During its existence there were three distinct groups within the alliance, which often clashed with one another:
- The faction led by Andrey Lyapchev included former members of the Democratic and Radical parties. It was the dominant wing of the party after 1926. Following Lyapchev's death in 1933 and the 1934 coup, the Democratic Alliance split into two:
  - The faction led by Stoycho Moshanov and Radi Vasilev supported and joined the monarchist governments. In the summer of 1944 Moshanov was tasked with negotiating an armistice with the Allies.
  - The faction led by Georgi Danailov and Grigor Vasilev was in opposition to the monarchist government and joined the Committee of Five (Petorka). In the 1938 election the Petorka won 41 seats, with two going to the Vasilev led DA faction. The faction dissolved after the outbreak of WW2.
- The faction led by Aleksandar Tsankov included former members of the People's Alliance. It was the dominant wing of the party until early 1926, when Tsankov's harsh authoritarian measures led to the other factions forcing his resignation. Following the 1931 Bulgarian parliamentary election, they split off into the nazi-inspired National Social Movement in 1932. Following the 1934 coup it further split in two:
  - The faction led by Ivan Rusev and Hristo Kalfov supported the monarchist government.
  - The faction of the party led by Aleksandar Tsankov was initially opposed to the monarchist regime, but eventually joined it. After several attempts to become the sole ruling party, it left the government and went into opposition.
- The faction led by Atanas Burov included former members of the United People's Progressive Party. It was the smallest faction and often sided with either of the larger ones. Following the 1934 coup and the ban of all political parties, they split off from the alliance and remained in opposition to the monarchist government. The party won one seat in the 1938 election. and in the last days of WW2, joined the democratic government of Konstantin Muraviev, which was overthrown in the 1944 coup.

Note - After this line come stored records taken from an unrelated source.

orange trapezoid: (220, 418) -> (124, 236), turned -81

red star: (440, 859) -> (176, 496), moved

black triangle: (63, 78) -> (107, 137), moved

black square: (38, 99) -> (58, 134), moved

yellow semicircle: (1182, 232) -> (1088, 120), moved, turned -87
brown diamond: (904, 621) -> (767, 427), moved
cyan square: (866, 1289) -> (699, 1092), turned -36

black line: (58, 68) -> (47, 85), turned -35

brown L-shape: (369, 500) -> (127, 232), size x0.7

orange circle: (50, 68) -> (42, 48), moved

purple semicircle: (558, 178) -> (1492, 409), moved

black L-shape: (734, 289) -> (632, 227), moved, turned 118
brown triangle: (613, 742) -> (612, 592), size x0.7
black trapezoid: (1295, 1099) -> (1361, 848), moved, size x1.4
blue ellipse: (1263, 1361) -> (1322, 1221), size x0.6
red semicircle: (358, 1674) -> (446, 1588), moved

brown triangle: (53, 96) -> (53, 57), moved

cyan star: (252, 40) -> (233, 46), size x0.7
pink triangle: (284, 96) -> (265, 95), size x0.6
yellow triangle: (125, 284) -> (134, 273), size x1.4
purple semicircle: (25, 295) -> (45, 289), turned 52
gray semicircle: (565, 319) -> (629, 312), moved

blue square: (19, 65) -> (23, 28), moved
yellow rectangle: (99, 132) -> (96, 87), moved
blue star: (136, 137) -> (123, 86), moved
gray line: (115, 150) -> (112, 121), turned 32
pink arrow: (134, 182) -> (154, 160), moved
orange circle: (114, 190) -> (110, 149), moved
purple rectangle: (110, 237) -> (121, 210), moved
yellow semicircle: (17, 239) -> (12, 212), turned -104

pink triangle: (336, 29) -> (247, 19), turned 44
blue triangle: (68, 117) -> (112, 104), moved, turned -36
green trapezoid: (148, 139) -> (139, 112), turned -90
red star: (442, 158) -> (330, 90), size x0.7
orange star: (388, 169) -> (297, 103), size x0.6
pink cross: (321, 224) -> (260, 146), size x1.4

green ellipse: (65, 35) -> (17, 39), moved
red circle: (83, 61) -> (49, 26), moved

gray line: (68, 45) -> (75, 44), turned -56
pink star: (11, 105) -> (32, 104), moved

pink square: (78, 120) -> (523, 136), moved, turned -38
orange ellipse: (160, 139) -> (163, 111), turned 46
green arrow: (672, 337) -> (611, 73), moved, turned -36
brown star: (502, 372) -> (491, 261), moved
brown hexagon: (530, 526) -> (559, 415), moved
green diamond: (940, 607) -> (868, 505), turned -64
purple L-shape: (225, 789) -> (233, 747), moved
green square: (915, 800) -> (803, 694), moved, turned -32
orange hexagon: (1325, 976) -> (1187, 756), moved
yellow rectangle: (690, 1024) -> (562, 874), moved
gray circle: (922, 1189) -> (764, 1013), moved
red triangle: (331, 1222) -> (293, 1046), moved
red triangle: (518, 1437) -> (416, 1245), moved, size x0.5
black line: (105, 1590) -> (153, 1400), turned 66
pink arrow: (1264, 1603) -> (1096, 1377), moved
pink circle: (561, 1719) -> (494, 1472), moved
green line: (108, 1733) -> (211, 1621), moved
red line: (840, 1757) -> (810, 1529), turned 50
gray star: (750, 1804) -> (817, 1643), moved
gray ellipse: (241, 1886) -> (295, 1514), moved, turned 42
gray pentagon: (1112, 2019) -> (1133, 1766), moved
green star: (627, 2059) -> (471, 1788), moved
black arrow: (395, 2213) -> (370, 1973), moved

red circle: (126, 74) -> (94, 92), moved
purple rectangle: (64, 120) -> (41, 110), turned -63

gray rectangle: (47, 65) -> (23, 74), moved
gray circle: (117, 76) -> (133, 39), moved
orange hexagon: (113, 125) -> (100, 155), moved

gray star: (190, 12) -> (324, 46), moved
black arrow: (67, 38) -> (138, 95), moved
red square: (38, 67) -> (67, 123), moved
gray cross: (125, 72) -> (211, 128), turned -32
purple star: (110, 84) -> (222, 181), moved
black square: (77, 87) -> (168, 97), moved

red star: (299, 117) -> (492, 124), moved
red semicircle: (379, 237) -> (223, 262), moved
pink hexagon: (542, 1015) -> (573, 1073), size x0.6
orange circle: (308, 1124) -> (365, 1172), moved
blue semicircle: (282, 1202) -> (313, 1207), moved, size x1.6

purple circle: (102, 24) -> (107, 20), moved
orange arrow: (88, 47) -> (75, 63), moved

== Participation in the government ==
- Second government of Aleksandar Tsankov (22 September 1923 — 4 January 1926) - in coalition with the Bulgarian Workers' Social Democratic Party
- First government of Andrey Lyapchev (4 January 1926 — 12 September 1928) - alone
- First government of Andrey Lyapchev (12 September 1928 — 15 May 1930) - alone
- First government of Andrey Lyapchev (15 May 1930 — 29 June 1931) - in coalition with the National Liberal Party

== Leaders ==
- 1923-1926: Aleksandar Tsankov
- 1926-1933: Andrey Lyapchev

==Sources==
- Ташев, Ташо. Министрите на България 1879-1999. София, АИ "Проф. Марин Дринов" / Изд. на МО, 1999. ISBN 978-954-430-603-8 / ISBN 978-954-509-191-9.